Collected data:
----

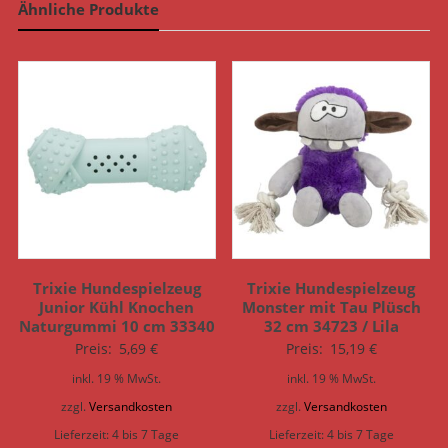
Ähnliche Produkte
Trixie Hundespielzeug
Trixie Hundespielzeug
Junior Kühl Knochen
Monster mit Tau Plüsch
Naturgummi 10 cm 33340
32 cm 34723 / Lila
Preis:
5,69
€
Preis:
15,19
€
inkl. 19 % MwSt.
inkl. 19 % MwSt.
zzgl.
Versandkosten
zzgl.
Versandkosten
Lieferzeit:
4 bis 7 Tage
Lieferzeit:
4 bis 7 Tage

----

Output exactly what runs from the line with "Junior Kühl Knochen" to the final line above, both lines included, and nothing else.

• **RESPONSE TO THIS TASK**
Junior Kühl Knochen
Monster mit Tau Plüsch
Naturgummi 10 cm 33340
32 cm 34723 / Lila
Preis:
5,69
€
Preis:
15,19
€
inkl. 19 % MwSt.
inkl. 19 % MwSt.
zzgl.
Versandkosten
zzgl.
Versandkosten
Lieferzeit:
4 bis 7 Tage
Lieferzeit:
4 bis 7 Tage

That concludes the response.